● **Task instructions**: Go through the entries below and tally the lines holding "Jrebeng"; please reply with the number only.

Stored dataset items
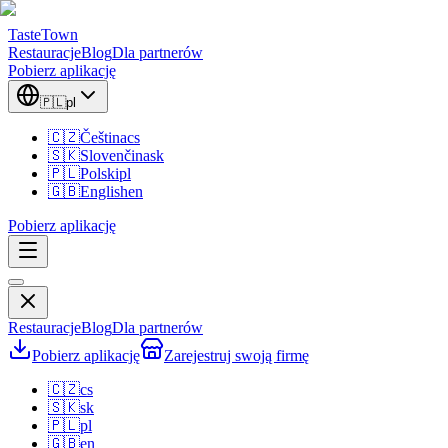
TasteTown
Restauracje
Blog
Dla partnerów
Pobierz aplikację
🇵🇱
pl
🇨🇿
Čeština
cs
🇸🇰
Slovenčina
sk
🇵🇱
Polski
pl
🇬🇧
English
en
Pobierz aplikację
Restauracje
Blog
Dla partnerów
Pobierz aplikację
Zarejestruj swoją firmę
🇨🇿
cs
🇸🇰
sk
🇵🇱
pl
🇬🇧
en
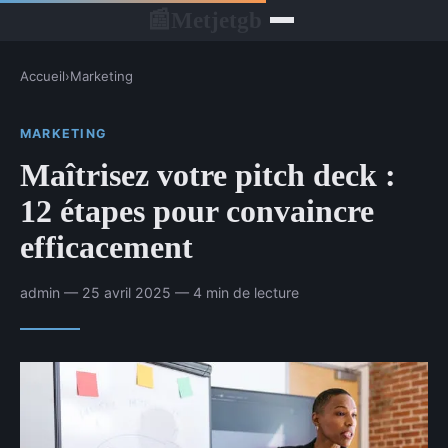
Metjetgb
📰
Accueil
›
Marketing
MARKETING
Maîtrisez votre pitch deck :
12 étapes pour convaincre
efficacement
admin — 25 avril 2025 — 4 min de lecture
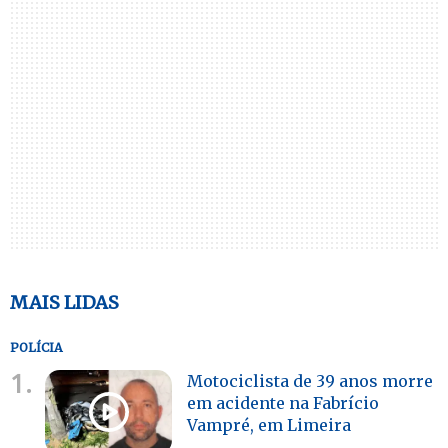
MAIS LIDAS
POLÍCIA
1.
Motociclista de 39 anos morre
em acidente na Fabrício
Vampré, em Limeira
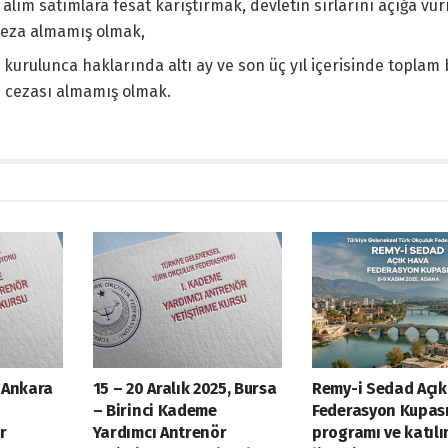
e alım satımlara fesat karıştırmak, devletin sırlarını açığa v
 ceza almamış olmak,
kurulunca haklarında altı ay ve son üç yıl içerisinde toplam bi
 cezası almamış olmak.
 Ankara
15 – 20 Aralık 2025, Bursa
Remy-i Sedad Açı
– Birinci Kademe
Federasyon Kupas
r
Yardımcı Antrenör
programı ve katılı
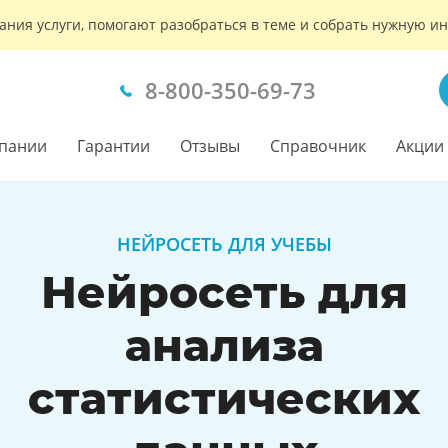
ания услуги, помогают разобраться в теме и собрать нужную 
8-800-350-69-73
пании
Гарантии
Отзывы
Справочник
Акции
НЕЙРОСЕТЬ ДЛЯ УЧЕБЫ
Нейросеть для
анализа
статистических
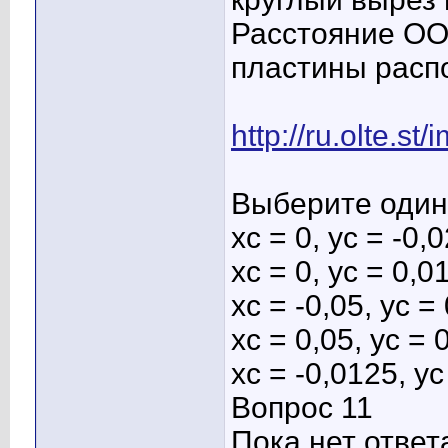
Расстояние ОО1
пластины расп
http://ru.olte.st
Выберите один 
хс = 0, ус = -0,
хс = 0, ус = 0,0
хс = -0,05, ус =
хс = 0,05, ус = 
хс = -0,0125, ус
Вопрос 11
Пока нет ответ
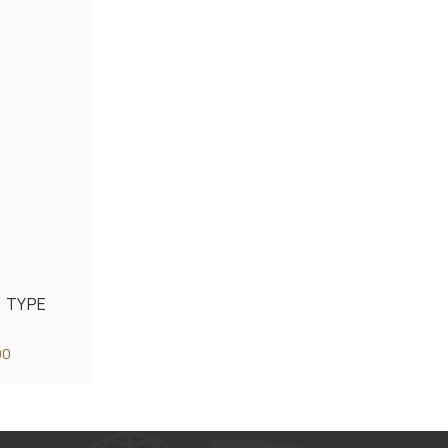
E TYPE
00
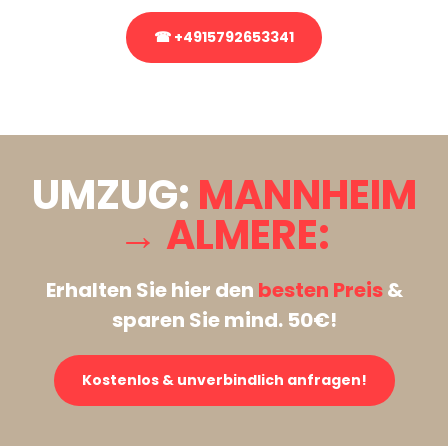
☎ +4915792653341
Stattdessen eine unverbindliche Anfrage senden
UMZUG:
MANNHEIM
→ ALMERE:
Erhalten Sie hier den
besten Preis
&
sparen Sie mind. 50€!
Kostenlos & unverbindlich anfragen!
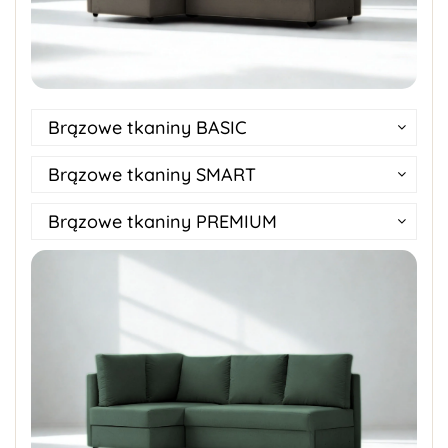
Brązowe tkaniny BASIC
Brązowe tkaniny SMART
Brązowe tkaniny PREMIUM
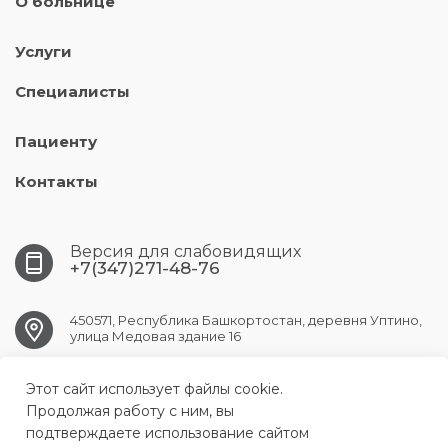
О больнице
Услуги
Специалисты
Пациенту
Контакты
Версия для слабовидящих
+7(347)271-48-76
450571, Республика Башкортостан, деревня Уптино,
улица Медовая здание 16
Этот сайт использует файлы cookie.
UFA.АKBUZAT@doctorrb.ru
Продолжая работу с ним, вы
подтверждаете использование сайтом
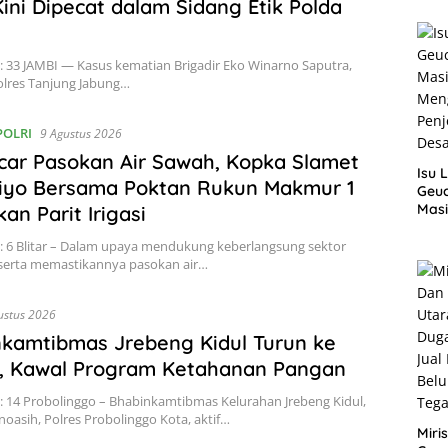
 Kini Dipecat dalam Sidang Etik Polda
: 33 JAMBI — Kasus kematian Brigadir Eko Winarno Saputra,
olres Tanjung Jabung…
 POLRI
9 Agustus 2026
car Pasokan Air Sawah, Kopka Slamet
Isu 
tiyo Bersama Poktan Rukun Makmur 1
Geuc
Masi
an Parit Irigasi
Meng
Penj
: 6 Blitar – Dalam upaya mendukung keberlangsung sektor
Des
 serta memastikannya pasokan air…
ustus 2026
kamtibmas Jrebeng Kidul Turun ke
, Kawal Program Ketahanan Pangan
: 14 Probolinggo – Bhabinkamtibmas Kelurahan Jrebeng Kidul,
oasih, Polres Probolinggo Kota, aktif…
Miri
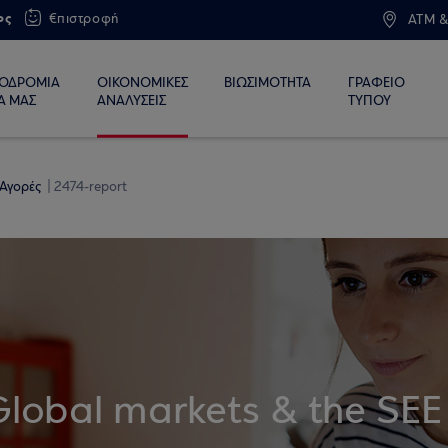
ος
€πιστροφή
ATM &
ΙΟΔΡΟΜΙΑ
ΟΙΚΟΝΟΜΙΚΕΣ
ΒΙΩΣΙΜΟΤΗΤΑ
ΓΡΑΦΕΙΟ
Α ΜΑΣ
ΑΝΑΛΥΣΕΙΣ
ΤΥΠΟΥ
 Αγορές
2474-report
Global markets & the SEE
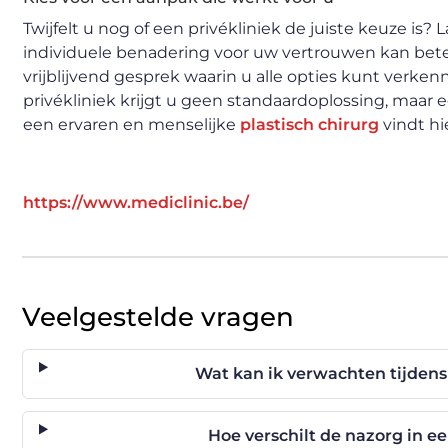
Twijfelt u nog of een privékliniek de juiste keuze is?
individuele benadering voor uw vertrouwen kan bet
vrijblijvend gesprek waarin u alle opties kunt verkenn
privékliniek krijgt u geen standaardoplossing, maar
een ervaren en menselijke
plastisch chirurg
vindt hi
https://www.mediclinic.be/
Veelgestelde vragen
Wat kan ik verwachten tijdens
Hoe verschilt de nazorg in ee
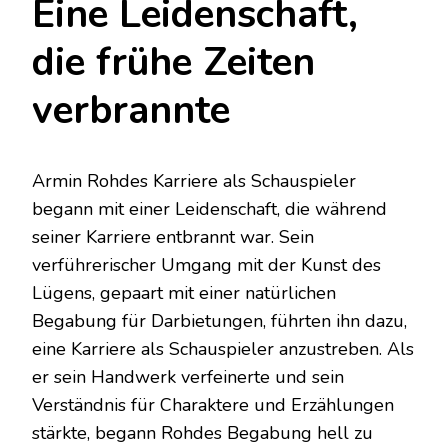
Eine Leidenschaft,
die frühe Zeiten
verbrannte
Armin Rohdes Karriere als Schauspieler
begann mit einer Leidenschaft, die während
seiner Karriere entbrannt war. Sein
verführerischer Umgang mit der Kunst des
Lügens, gepaart mit einer natürlichen
Begabung für Darbietungen, führten ihn dazu,
eine Karriere als Schauspieler anzustreben. Als
er sein Handwerk verfeinerte und sein
Verständnis für Charaktere und Erzählungen
stärkte, begann Rohdes Begabung hell zu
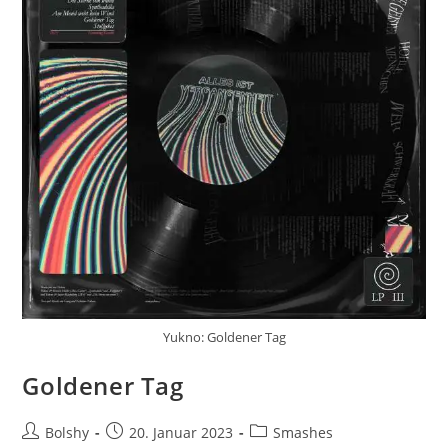
Yukno: Goldener Tag
Goldener Tag
Beitrags-
Beitrag
Beitrags-
Bolshy
20. Januar 2023
Smashes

● **Exercise response**: 2